Synopsis : 1946 Frankfurt, Camp des personnes déplacées : David Behrmann et ses six amis n’ont qu’un but, l’Amérique ! Mais pour émigrer, il faut de l’argent, beaucoup d’argent. En inventant des numéros incroyables, ils font du porte-à-porte et vendent des paquets de linge de maison aux Allemands. Et ils ont du succès. Alors que le business fleurit, David est rattrapé par un passé sombre. Pourquoi avait-il un second passeport ? Que faisait-il dans la résidence privée de Hitler au Salzberg ? David Behrmann est interrogé par une énigmatique chasseuse de nazis américaine, le Major Marlene Frederick… Déchirée entre sa méfiance et son inévitable attirance pour David, la tâche de Marleen s’avère assez difficile. De plus, David invente des histoires auxquelles lui-même croit. En outre, il faut décider d’autre chose : est-il possible de réellement laisser un si beau pays aux Allemands ?
Acteurs : Moritz Bleibtreu, Antje Traue, Tania Garbarski, Anatole Taubman, Tim Seyfi, Mark Ivanir.

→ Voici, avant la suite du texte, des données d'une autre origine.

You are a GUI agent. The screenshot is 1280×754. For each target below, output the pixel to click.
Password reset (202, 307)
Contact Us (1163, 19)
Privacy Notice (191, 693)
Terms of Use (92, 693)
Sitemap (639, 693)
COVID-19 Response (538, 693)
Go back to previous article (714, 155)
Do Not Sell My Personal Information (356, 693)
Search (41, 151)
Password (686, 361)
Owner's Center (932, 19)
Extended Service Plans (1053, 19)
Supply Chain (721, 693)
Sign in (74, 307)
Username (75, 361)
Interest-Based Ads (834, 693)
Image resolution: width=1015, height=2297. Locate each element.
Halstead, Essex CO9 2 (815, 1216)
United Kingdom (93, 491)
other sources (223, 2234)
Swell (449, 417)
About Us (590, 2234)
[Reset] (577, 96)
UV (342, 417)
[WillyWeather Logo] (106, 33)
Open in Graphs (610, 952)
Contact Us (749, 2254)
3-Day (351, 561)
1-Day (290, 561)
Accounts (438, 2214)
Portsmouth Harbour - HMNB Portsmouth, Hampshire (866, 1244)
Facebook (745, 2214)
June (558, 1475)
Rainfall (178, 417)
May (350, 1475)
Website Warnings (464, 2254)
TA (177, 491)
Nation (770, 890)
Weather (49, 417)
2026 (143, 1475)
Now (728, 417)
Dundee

Ayant encore en mémoire l’excellent et remarquable Irina Palm, nous avons demandé confirmation à un confrère, avant de voir le film (titré aussi : Auf wiedersehen Deutschland), qu’il s’agissait bien d’une comédie dramatique. A la fin du film, nous lui avons fait part de notre malaise en disant que ce n’était pas pour nous une comédie. C’est que le film est sur le fil du rasoir. Il se présente comme une "histoire vraie" (mais ces mots sont suivis de quelques mots que nous n’avons malheureusement pas mémorisés). Quoiqu’il en soit de la "réalité" des faits et de l’intrigue, ils sont vrais pour ceux qui les narrent. Ces faits d’après-guerre 40-45 ont une certaine analogie avec ceux qui sont racontés dans Au revoir là-haut, soit donc une arnaque en fin de guerre. Si comédie il y a, elle tiendrait au registre propre à un certain "humour juif", celui d’une autodérision que seuls des Juifs peuvent se permettre (ainsi, dans la littérature, comme Shalom Auslender le fait dans Foreskin’s lament en 2005).
L’important n’est donc pas, pour nous, la comédie (que nous n’avons pas vue), ni l’arnaque, mais la lecture d’un passé, ou plutôt la relecture et, ensuite, la narration, celle que fait le réalisateur, mais également celle que les protagonistes en font. Il faudrait même utiliser le pluriel. Il ya de multiples narrations d’un passé dans ce film : celui récent des intervenants qui disent les faits "bruts", celui qu’ils disent, celui qu’ils se disent, celui que l’un d’entre eux "avoue" et/ou raconte. On se rend bien compte que tout cela est bien plus profond que la surface des choses et d’une intrigue somme toute banale. C’est le passé des camps et des tentatives de survie, celui des morts proches ou pas, celui de vies brisées, d’une haine infernale du "Juif" (celle qui renaît aujourd’hui). Celui des histoires que l’on (se) raconte pour tenter de survivre, de garder la tête haute malgré la peur, la couardise. C’est aussi la relecture des événements par une enquêtrice, juive elle-même et qui doute de David... relecture qui sera un des axes essentiels de ce film inclassable éprouvant au-delà du rire éventuellement attendu. Sam Garbarski montre ici des blessures qui datent déjà et risquent d’être oubliées. Sur le film du rasoir, il se fait le héraut d’humains qui ne furent pas des héros de guerre et à qui toute humanité a été enlevée. Ce film est pour nous un mémorial (faites ceci en mémoire de moi !) où Sam Garbarski invite à ne pas oublier, à faire mémoire, où Sam Garbarski fait mémoire d’une indicible horreur.
Il y a cependant un petit bémol à apporter et qui est souvent présent dans des films historiques qui conduisent à un résultat paradoxal ou le vrai manque de réalisme. Ainsi, par souci d’exactitude, certains éléments matériels sont d’époque : voitures, affiches, magnétophone, billets de banque... mais aussi soigneusement soient conservés ces éléments, ils jurent car ils sont trop vieux par rapport à l’aspect neuf qu’ils devraient avoir. Une façon de relire l’histoire en quelque sorte... ou pour bien faire et embellir on a cru bien faire et où, paradoxalement, le "vrai" sonne faux. On n’en fera pas grief outre mesure.